Internet E-mail address format (RFC 822) explained

RFC 822 has been superseded by RFC 2822. The changes are probably small, but I haven't yet checked whether they affect the content of this document.

The RFC which defines the Internet E-mail ("electronic mail") address is RFC 822, titled Standard for the format of ARPA Internet text messages, is one of the oldest and most fundamental Internet standards (registered as STD 11). This document explains the address format defined in section 6 Addressing, as officially modified by clauses 5.2.15 and 5.2.16 of RFC 1123.

Basic definitions for address syntax

Address

     address     =  mailbox                      ; one addressee
                 /  group                        ; named list

Legend: The solidus / indicates alternative (or). In definitions like this, taken verbatim from RFC 822, the semicolon (;) opens an explanatory statement (comment) which is not part of the formal definition.

Normally an address is a mailbox, or a simple address. It could also be a group specification, though this possibility is rarely used. Note that the word mailbox is very often used (outside RFC 822) to refer to a file to which a system's E-mail software appends any incoming E-mail sent to an address (normally, a user). So there's a connection, but in RFC 822, mailbox is a syntactic and logical term which identifies a recipient rather than a store or a set of messages.

Group

     group       =  phrase ":" [#mailbox] ";"
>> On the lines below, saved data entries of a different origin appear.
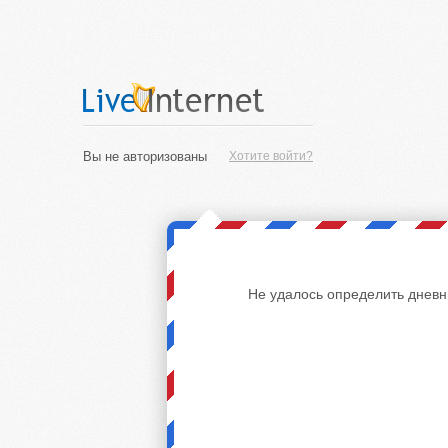
Вы не авторизованы
Хотите войти?
Не удалось определить дневн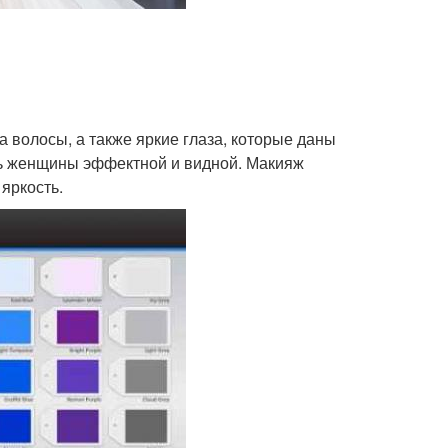
 волосы, а также яркие глаза, которые даны
ть женщины эффектной и видной. Макияж
яркость.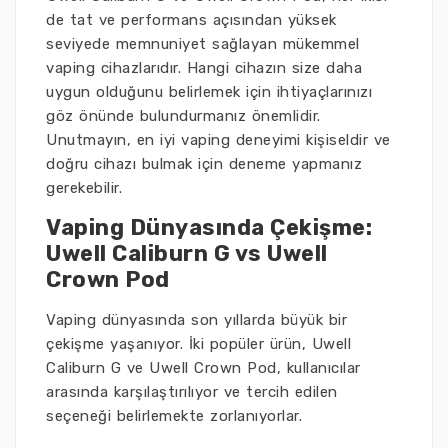
de tat ve performans açısından yüksek
seviyede memnuniyet sağlayan mükemmel
vaping cihazlarıdır. Hangi cihazın size daha
uygun olduğunu belirlemek için ihtiyaçlarınızı
göz önünde bulundurmanız önemlidir.
Unutmayın, en iyi vaping deneyimi kişiseldir ve
doğru cihazı bulmak için deneme yapmanız
gerekebilir.
Vaping Dünyasında Çekişme:
Uwell Caliburn G vs Uwell
Crown Pod
Vaping dünyasında son yıllarda büyük bir
çekişme yaşanıyor. İki popüler ürün, Uwell
Caliburn G ve Uwell Crown Pod, kullanıcılar
arasında karşılaştırılıyor ve tercih edilen
seçeneği belirlemekte zorlanıyorlar.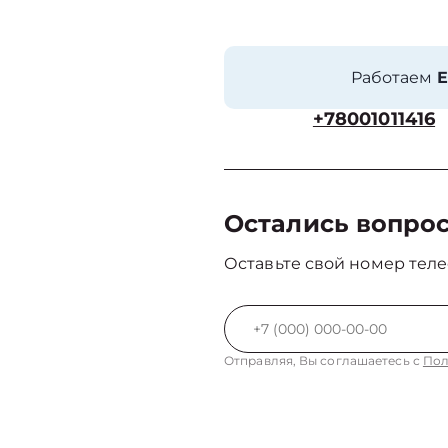
Работаем
Е
+78001011416
Остались вопро
Оставьте свой номер теле
Отправляя, Вы соглашаетесь с
Пол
Legend: The brackets [] indicate optionality, i.e. the parts enclosed in them can be present, or can be omitted. Quotation marks surround literals which must appear exactly as written (without the quotation marks of course). The number sign # is a prefix that indicates that the construct following it may be repeated any number of times, using commas as delimiters; thus, #mailbox means any number (>0) of mailboxes separated by commas.

This would allow an address like
foo:a@b.example,c@d.example,e@f.example;
But I don't think I've ever seen it used - perhaps I just didn't notice. Mailing lists are more commonly used, and a mailing list address could appear as syntactically just one address (mailbox).

Mailbox

     mailbox     =  addr-spec                    ; simple address
                 /  [phrase] route-addr            ; name & addr-spec

     route-addr  =  "<" [route] addr-spec ">"
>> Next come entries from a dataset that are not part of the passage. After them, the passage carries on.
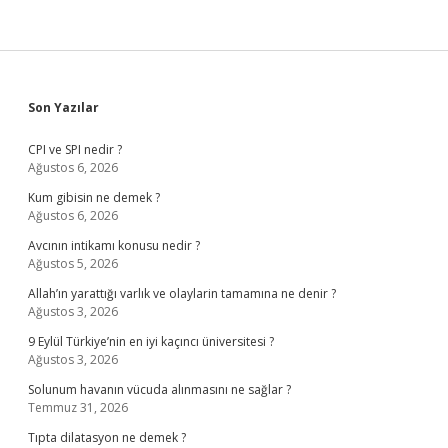
Sidebar
Son Yazılar
CPI ve SPI nedir ?
Ağustos 6, 2026
Kum gibisin ne demek ?
Ağustos 6, 2026
Avcının intikamı konusu nedir ?
Ağustos 5, 2026
Allah’ın yarattığı varlık ve olaylarin tamamına ne denir ?
Ağustos 3, 2026
9 Eylül Türkiye’nin en iyi kaçıncı üniversitesi ?
Ağustos 3, 2026
Solunum havanın vücuda alınmasını ne sağlar ?
Temmuz 31, 2026
Tıpta dilatasyon ne demek ?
A mailbox can be just an address specification (addr-spec), but it could also be such a specification enclosed between "<" and ">", in which case it can be specified by a comment-like phrase, such as the user's real name. The syntax also allows a route specification in the latter case, but this is rarely used nowadays.
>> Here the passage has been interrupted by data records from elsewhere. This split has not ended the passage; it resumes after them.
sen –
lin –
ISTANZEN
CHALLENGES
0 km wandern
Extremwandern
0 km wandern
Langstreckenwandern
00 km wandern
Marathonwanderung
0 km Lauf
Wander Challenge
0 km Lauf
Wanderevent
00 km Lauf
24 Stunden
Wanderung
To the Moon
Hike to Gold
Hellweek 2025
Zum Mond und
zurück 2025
Note that there are two ways to add information like a real name (say Jukka Korpela) to an address (say jkorpela@cc.hut.fi):

Route

     route       =  1#("@" domain) ":"           ; path-relative

Legend: When the number sign # prefix is preceded by a number, it indicates that the construct following it may be repeated any number of times, using commas as delimiters, but must occur at least once. Parentheses indicate just grouping here and must not occur in the actual data.

Address specification

     addr-spec   =  local-part "@" domain        ; global address

This is what "Internet E-mail address" normally means. If you are asked to tell your E-mail address, this is what people want you to tell; they may add some comment-like stuff to it when they use it e.g. to send E-mail to you.

Local part

     local-part  =  word *("." word)             ; uninterpreted
                                                 ; case-preserved

Legend: The asterisk * prefix indicates that the construct following it may be occur any number of times (but need not occur at all). Thus, local-part is a sequence of one or more words separated with full stops (dots, periods), such as jkoo or "Jukka Korpela" or Jukka.Korpela or just.an.example.you.know. (As explained below, the use quotation marks turns anything to a word, in the syntactic sense that is relevant here.)

RFC discusses the meaning of a local-part as follows:

The local-part of an addr-spec in a mailbox specification (i.e., the host's name for the mailbox) is understood to be whatever the receiving mail protocol server allows. For example, some systems do not understand mailbox references of the form "P. D. Q. Bach", but others do.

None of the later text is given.